What the task asks =
With the pictures omitted, repeat exactly the lines below starting with the line that has "ら、お問い合わせくださ" and going on through the line that has "que na visão".

The data =

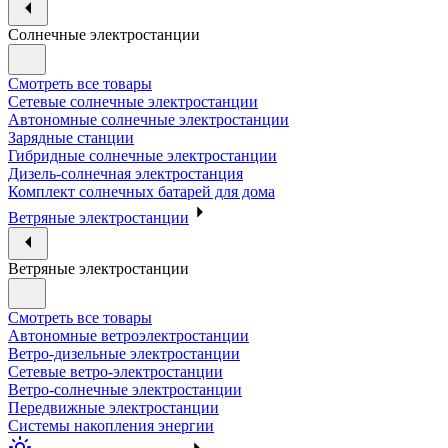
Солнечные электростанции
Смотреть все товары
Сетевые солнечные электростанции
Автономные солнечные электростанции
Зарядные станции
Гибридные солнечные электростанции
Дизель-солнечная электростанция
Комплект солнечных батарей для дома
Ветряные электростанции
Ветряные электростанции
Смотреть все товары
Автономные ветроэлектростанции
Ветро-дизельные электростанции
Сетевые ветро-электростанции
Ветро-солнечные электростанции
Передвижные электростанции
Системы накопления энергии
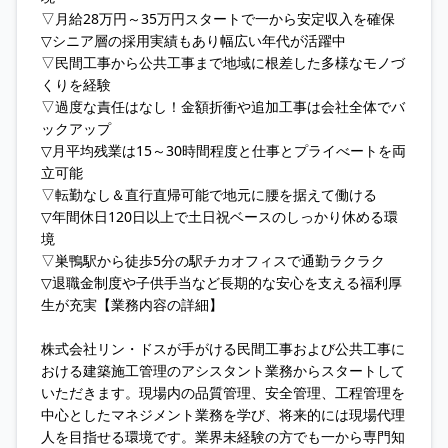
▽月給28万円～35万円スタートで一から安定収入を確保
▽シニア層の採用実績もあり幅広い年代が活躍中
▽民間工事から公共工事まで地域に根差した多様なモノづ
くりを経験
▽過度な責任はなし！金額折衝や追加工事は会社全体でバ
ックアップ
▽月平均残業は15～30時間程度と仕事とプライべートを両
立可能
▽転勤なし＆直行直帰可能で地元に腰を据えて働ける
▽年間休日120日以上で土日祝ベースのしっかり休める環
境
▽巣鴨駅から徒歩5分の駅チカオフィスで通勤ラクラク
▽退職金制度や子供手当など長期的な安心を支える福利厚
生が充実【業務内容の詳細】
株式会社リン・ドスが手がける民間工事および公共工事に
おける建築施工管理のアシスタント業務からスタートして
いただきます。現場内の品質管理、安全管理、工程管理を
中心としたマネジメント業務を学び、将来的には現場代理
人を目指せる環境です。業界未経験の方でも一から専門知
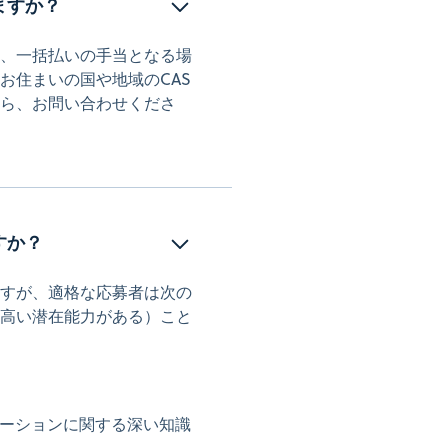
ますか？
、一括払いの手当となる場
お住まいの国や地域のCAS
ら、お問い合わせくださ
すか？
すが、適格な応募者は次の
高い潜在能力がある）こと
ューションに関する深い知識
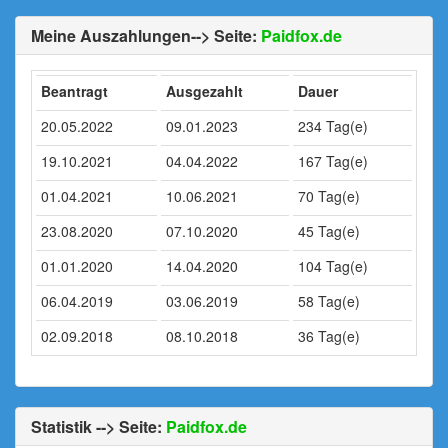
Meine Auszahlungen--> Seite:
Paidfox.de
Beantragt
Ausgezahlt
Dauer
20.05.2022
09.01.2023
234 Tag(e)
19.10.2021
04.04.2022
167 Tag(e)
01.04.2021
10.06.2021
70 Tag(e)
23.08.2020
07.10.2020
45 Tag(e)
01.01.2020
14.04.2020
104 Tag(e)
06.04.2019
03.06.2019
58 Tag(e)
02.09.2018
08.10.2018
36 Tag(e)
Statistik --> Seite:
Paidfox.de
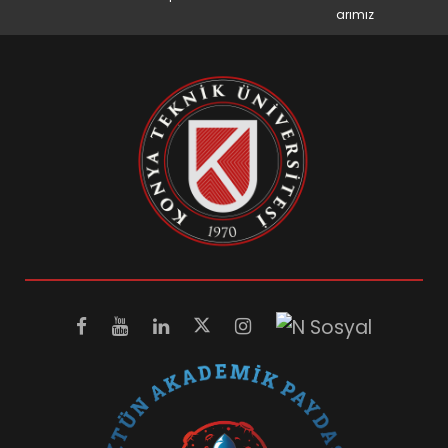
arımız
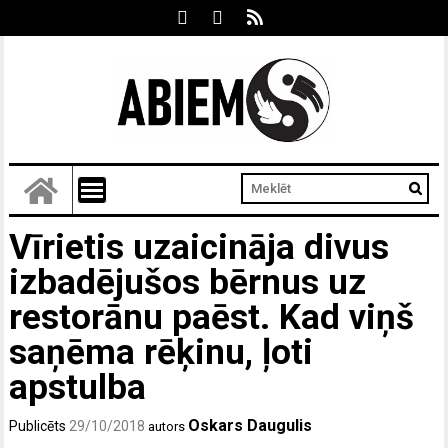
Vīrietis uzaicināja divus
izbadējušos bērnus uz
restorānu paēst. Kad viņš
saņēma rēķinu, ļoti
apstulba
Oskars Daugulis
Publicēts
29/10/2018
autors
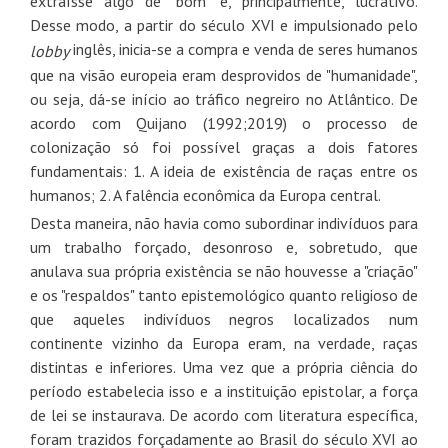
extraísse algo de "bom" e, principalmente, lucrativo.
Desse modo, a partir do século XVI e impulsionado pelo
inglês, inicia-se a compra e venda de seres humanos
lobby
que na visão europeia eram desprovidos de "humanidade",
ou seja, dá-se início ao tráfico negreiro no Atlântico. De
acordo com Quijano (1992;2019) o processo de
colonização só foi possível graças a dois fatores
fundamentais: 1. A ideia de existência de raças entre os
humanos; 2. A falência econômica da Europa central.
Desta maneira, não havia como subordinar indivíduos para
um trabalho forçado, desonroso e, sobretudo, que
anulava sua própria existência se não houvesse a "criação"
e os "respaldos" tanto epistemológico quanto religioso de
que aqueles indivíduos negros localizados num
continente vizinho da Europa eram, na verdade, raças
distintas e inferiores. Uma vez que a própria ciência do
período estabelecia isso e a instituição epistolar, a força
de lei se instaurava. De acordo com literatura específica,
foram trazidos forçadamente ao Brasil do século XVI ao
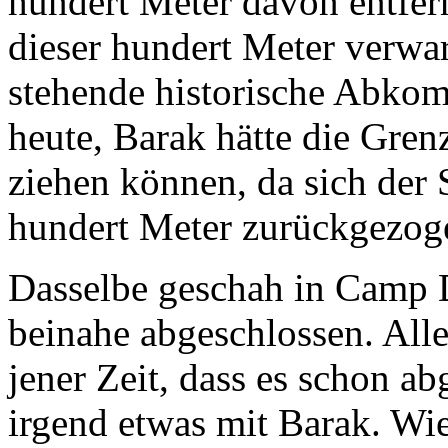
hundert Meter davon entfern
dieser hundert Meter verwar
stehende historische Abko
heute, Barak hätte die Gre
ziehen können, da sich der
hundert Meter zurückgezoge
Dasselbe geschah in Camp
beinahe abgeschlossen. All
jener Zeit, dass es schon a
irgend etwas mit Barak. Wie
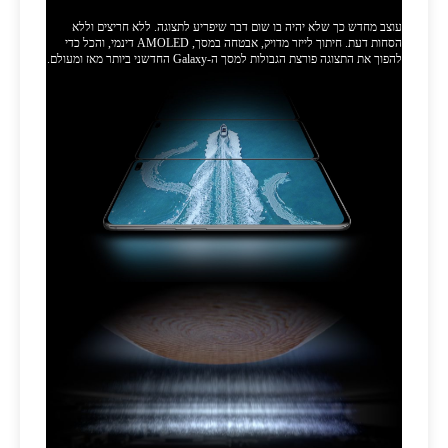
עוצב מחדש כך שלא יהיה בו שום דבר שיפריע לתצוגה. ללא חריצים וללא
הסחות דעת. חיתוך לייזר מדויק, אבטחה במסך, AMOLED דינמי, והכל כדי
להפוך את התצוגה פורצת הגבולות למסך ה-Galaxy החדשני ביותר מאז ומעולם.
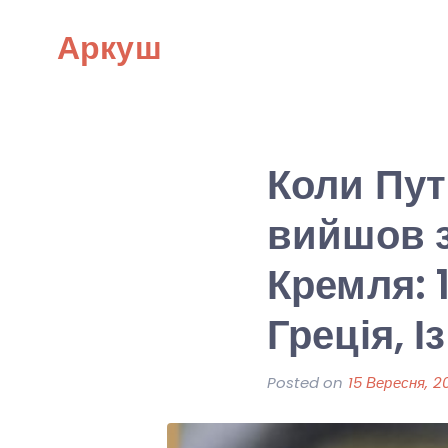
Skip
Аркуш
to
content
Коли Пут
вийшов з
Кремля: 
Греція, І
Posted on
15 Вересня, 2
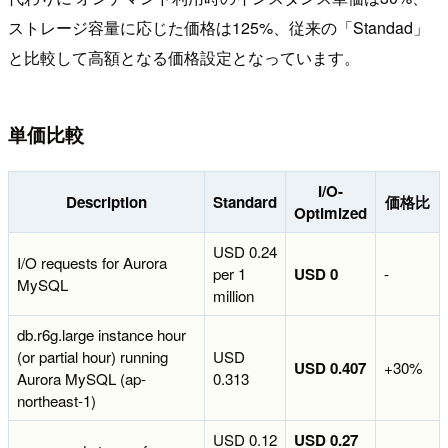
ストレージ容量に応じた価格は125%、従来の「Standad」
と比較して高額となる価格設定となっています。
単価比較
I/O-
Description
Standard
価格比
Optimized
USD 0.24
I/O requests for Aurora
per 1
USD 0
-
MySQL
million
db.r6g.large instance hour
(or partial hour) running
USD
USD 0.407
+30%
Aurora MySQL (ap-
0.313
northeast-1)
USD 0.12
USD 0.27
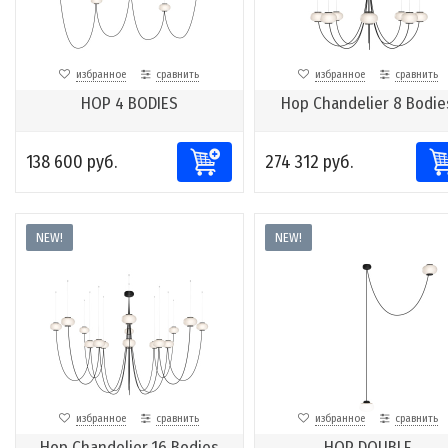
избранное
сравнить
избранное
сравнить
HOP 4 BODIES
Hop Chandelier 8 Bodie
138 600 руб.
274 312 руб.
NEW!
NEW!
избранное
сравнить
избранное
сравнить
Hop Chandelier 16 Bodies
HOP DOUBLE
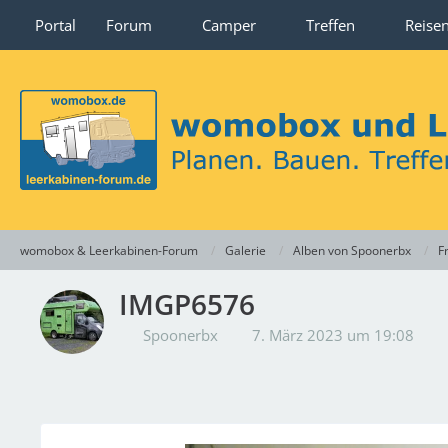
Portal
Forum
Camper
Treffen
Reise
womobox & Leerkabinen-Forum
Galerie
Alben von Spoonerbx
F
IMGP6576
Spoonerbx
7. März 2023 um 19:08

...

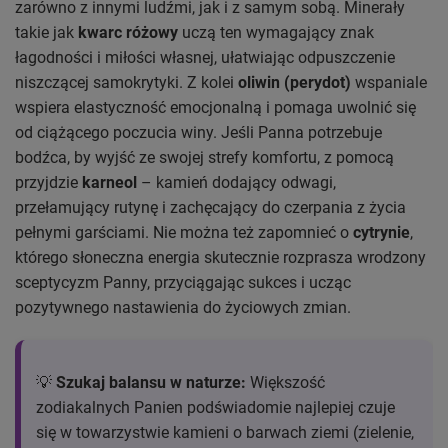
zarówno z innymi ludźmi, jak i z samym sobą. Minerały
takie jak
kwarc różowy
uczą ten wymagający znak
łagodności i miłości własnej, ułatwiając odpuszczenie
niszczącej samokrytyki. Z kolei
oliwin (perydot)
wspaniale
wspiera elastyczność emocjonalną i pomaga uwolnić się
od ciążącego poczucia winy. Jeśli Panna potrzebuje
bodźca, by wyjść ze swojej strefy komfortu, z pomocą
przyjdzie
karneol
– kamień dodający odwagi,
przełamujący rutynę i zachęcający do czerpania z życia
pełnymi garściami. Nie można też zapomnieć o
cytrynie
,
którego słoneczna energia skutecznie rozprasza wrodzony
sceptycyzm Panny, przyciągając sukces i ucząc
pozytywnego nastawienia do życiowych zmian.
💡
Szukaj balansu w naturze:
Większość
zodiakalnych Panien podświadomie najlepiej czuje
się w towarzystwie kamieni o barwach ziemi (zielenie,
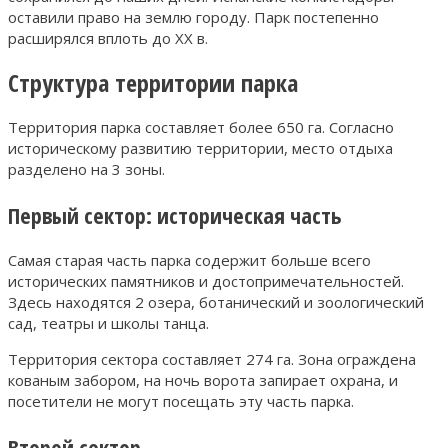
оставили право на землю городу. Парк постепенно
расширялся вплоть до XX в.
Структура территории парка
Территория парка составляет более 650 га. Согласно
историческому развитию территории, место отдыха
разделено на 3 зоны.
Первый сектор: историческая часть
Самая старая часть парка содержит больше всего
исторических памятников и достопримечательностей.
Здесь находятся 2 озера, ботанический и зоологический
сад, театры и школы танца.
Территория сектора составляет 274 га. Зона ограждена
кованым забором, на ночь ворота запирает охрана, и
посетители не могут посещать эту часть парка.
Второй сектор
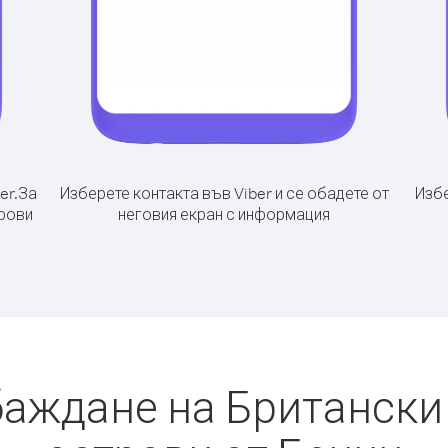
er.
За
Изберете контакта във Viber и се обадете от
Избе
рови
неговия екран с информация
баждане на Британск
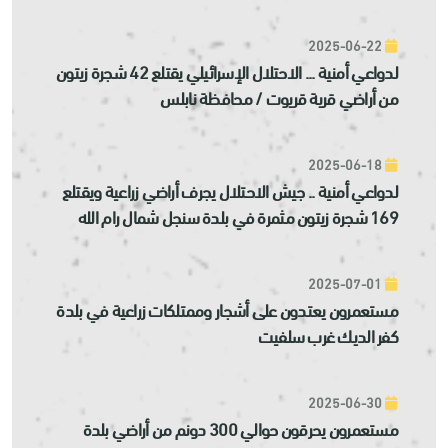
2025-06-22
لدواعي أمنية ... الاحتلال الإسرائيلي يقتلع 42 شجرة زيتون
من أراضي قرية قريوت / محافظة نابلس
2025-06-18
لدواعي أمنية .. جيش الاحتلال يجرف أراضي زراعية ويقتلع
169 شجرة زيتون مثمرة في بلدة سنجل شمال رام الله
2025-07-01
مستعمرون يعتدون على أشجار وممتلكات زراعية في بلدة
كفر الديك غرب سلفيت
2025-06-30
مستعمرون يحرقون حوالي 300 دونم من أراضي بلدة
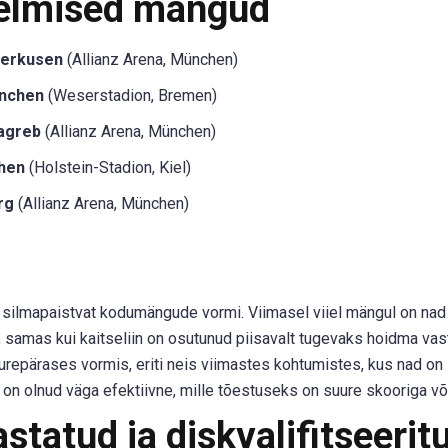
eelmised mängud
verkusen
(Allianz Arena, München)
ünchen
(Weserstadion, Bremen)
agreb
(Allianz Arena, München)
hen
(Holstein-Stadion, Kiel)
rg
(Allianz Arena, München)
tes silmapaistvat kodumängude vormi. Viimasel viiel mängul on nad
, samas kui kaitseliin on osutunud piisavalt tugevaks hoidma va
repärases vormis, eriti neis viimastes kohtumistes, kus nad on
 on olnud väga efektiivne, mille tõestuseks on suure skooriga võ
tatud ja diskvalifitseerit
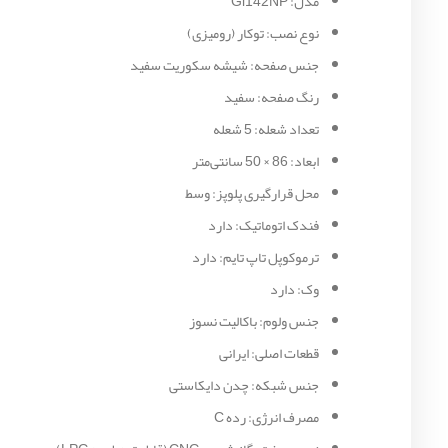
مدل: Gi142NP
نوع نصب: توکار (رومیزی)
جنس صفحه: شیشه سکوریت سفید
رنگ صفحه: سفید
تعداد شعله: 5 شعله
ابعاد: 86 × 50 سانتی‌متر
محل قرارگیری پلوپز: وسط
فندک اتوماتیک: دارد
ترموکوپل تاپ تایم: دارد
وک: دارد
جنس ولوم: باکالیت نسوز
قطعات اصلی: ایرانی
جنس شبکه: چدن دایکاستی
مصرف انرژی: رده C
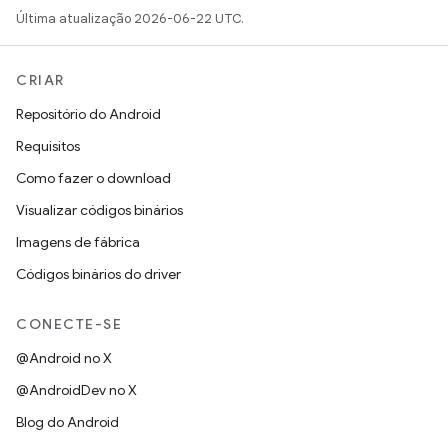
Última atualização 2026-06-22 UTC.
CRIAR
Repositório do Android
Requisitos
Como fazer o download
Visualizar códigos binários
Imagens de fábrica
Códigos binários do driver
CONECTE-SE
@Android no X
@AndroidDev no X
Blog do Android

Answer to the exercise =
ら、お問い合わせくださ
すか？
すが、適格な応募者は次の
高い潜在能力がある）こと
ューションに関する深い知識
Meine Auszahlungen--> Seite:
Paidfox.de
Beantragt
Ausgezahlt
Dauer
20.05.2022
09.01.2023
234 Tag(e)
19.10.2021
04.04.2022
167 Tag(e)
01.04.2021
10.06.2021
70 Tag(e)
23.08.2020
07.10.2020
45 Tag(e)
01.01.2020
14.04.2020
104 Tag(e)
06.04.2019
03.06.2019
58 Tag(e)
02.09.2018
08.10.2018
36 Tag(e)
Statistik --> Seite:
Paidfox.de
arımız
Vīrietis uzaicināja divus
izbadējušos bērnus uz
restorānu paēst. Kad viņš
saņēma rēķinu, ļoti
apstulba
Oskars Daugulis
Publicēts
29/10/2018
autors
extraísse algo de "bom" e, principalmente, lucrativo.
Desse modo, a partir do século XVI e impulsionado pelo
inglês, inicia-se a compra e venda de seres humanos
lobby
que na visão europeia eram desprovidos de "humanidade",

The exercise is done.